THE dance of arrogance swept and whirled like a manic Viennese waltz through sport this week.

From the upper echelons of football down to KitKat Crescent there it was preening itself.

And such presumption was mirror-balled from football to athletics as another example of the over-bearing pomposity of it all.

Often arrogance is misguidedly hailed as a pre-requisite of a successful sportsman or team. You've got to have a touch of swagger to succeed, so the cliché goes. That, I would contend, is more to do with utter confidence in your ability, knowing you are the best in your field.

Confidence can stray into arrogance and the supreme example of that is the Premier League.

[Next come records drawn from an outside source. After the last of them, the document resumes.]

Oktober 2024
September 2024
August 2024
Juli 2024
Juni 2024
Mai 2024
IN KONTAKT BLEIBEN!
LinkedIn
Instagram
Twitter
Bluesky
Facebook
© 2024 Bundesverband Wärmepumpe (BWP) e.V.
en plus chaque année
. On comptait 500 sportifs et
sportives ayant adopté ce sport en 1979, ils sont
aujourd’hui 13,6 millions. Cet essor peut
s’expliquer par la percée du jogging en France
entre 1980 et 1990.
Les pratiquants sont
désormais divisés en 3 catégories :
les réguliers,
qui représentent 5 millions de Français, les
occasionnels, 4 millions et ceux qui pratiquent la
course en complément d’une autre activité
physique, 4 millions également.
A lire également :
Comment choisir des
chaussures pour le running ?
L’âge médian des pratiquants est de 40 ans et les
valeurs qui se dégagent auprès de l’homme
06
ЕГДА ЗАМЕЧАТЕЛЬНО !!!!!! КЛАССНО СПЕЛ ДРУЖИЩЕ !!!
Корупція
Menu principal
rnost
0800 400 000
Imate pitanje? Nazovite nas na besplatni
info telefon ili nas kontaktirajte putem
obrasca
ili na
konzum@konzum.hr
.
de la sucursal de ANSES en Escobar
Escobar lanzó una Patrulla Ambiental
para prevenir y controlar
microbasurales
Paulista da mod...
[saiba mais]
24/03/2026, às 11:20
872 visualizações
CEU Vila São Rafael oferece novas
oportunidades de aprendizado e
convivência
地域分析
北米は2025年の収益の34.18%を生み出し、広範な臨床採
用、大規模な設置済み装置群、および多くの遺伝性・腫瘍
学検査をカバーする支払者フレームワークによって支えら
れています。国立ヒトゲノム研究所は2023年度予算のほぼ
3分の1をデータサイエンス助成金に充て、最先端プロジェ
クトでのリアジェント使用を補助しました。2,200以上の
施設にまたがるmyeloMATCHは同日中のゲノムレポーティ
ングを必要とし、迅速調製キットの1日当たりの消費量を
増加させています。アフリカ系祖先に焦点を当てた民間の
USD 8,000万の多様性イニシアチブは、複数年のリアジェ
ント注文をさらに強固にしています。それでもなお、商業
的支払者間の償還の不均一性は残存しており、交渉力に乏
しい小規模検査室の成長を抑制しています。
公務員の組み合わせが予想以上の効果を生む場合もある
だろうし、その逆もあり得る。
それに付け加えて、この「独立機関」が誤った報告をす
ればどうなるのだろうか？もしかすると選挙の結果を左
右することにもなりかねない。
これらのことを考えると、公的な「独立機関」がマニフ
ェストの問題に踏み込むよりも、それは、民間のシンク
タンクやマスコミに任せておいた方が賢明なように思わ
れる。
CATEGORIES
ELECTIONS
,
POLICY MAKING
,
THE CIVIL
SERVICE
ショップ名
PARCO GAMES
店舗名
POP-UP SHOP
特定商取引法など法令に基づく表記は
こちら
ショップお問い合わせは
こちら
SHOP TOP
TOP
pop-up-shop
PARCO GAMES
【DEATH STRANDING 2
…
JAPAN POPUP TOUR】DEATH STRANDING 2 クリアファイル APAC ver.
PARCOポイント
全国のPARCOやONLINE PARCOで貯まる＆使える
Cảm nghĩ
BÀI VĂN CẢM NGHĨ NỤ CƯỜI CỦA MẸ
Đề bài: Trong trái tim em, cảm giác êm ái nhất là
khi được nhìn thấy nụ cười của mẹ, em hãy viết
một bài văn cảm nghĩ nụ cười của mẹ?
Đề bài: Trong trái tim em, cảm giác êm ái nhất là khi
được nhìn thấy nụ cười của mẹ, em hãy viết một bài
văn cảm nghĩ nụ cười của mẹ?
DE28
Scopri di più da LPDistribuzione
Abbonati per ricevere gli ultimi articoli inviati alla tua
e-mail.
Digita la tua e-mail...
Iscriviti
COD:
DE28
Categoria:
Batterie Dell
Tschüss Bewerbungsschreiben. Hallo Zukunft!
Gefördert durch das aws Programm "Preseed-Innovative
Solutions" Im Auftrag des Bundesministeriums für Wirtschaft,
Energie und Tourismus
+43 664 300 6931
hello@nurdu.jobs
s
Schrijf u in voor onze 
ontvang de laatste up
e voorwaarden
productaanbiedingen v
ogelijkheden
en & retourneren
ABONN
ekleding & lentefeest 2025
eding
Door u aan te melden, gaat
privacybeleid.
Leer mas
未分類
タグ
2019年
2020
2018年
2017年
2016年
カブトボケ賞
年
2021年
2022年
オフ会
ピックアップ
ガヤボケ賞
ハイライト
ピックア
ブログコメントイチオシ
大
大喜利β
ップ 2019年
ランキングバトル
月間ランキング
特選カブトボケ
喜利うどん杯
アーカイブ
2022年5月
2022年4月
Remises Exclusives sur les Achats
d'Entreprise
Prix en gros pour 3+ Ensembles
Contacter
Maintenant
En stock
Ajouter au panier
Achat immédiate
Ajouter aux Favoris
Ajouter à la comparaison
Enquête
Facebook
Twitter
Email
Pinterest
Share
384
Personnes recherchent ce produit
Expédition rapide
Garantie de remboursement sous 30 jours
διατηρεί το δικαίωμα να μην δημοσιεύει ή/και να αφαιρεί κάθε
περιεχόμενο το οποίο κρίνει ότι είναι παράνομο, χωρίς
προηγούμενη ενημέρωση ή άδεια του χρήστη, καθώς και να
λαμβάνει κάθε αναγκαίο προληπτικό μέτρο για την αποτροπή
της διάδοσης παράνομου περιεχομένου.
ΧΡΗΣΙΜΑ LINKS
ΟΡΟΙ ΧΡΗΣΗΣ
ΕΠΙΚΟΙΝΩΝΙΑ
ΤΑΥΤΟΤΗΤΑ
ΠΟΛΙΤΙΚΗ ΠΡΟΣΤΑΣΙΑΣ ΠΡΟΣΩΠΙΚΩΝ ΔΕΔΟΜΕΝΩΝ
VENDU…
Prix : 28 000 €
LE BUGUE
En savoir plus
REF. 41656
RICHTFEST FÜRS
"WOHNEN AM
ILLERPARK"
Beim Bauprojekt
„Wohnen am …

Despite numerous objections to the idea first outlined last week of exporting the top tier of England's domestic game to far-flung corners of the globe, still the premier powers vouchsafe what a wonderful wheeze this would be.

Failing to show any consideration for the respective Football Associations of those nations designated as fitting termini for the go-global gravy train, the Premier League have pressed on with evangelical zeal that what they are doing is good for business.

Yes, their own business, not that of other countries who rightly do not want anything to do with an initiative that could damage their own internal game.

Sheer arrogance.

Now there is the latest development of FIFA president Sepp Blatter now holding the 2018 World Cup gun to our head.

Blathering Blatter's view is that if the Premier League go ahead with their radical export plan, then England's bid to host the World Cup in ten years time will not get the international backing it needs. This from Blatter a day after the Concacaf leader Jack Warner, so often the nemesis of England's international football status, about-turned to welcome an England 2018 bid.

Again, both men displaying an assertive aggression that comes with having too many things their own way. If FIFA have an objection then get together, knuckleheads, and thrash it out and nip the folly of the Premier League push in the bud.

Had similar foresight been shown on a united front by athletics' powers then we would also not be treated to the unedifying debate that has sloshed and swished around like so many undetectable chemicals in a Petrie dish over the Dwain Chambers affair.

Drug cheat Chambers - he was dealt a two-year ban in 2003 for admitting the use of designer steroid THG - returned to the sport he previously disgraced with his presence and promptly won the UK trials in the 60 metres sprint to earn a place in the team for the World Indoor Championships.

The selectors did not want Chambers, who now has the overbearing demeanour of a victim, in the team. UK Athletics did not want him in the team, but the threat of legal action against precluding him from the World Championships left them unable to bar his way to Valencia next month.

There is an argument that because Chambers has served his ban - doing the time for the crime - he should be given a second chance. There is merit in that, though less in Chambers' own contention he is now trying to show he can triumph by staying clean. If he had heeded that creed in the first place there would be none of this mess now.

The ultimate sanction lays with athletics' governing bodies acting as one and not arrogantly concerned with their own empires. If anyone is found guilty of cheating then he, she, or they should be banned for life.

But what about York City in all this talk of arrogance as mentioned earlier in this rant?

Well, to those fans still contending the Setanta Shield exit to Northwich does not constitute the end of City's unbeaten run, get a life. They say that because the tie was ultimately decided on a penalty shoot-out then, technically speaking, City did not lose the game.

Technically-speaking, my arsenal. Given the same argument City therefore did not gain promotion against Crewe at Wembley in 1993.

Arrogance sometimes knows no bounds.